- [EXERCISE DESCRIPTION] Every entry below should be reproduced exactly; no picture is to be included.

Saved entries
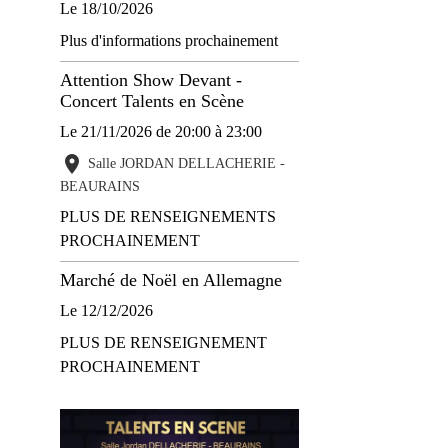
Le 18/10/2026
Plus d'informations prochainement
Attention Show Devant -
Concert Talents en Scène
Le 21/11/2026
de 20:00
à 23:00
Salle JORDAN DELLACHERIE -
BEAURAINS
PLUS DE RENSEIGNEMENTS
PROCHAINEMENT
Marché de Noël en Allemagne
Le 12/12/2026
PLUS DE RENSEIGNEMENT
PROCHAINEMENT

- [SOLUTION TO THE PROBLEM]
Le 18/10/2026
Plus d'informations prochainement
Attention Show Devant -
Concert Talents en Scène
Le 21/11/2026
de 20:00
à 23:00
Salle JORDAN DELLACHERIE -
BEAURAINS
PLUS DE RENSEIGNEMENTS
PROCHAINEMENT
Marché de Noël en Allemagne
Le 12/12/2026
PLUS DE RENSEIGNEMENT
PROCHAINEMENT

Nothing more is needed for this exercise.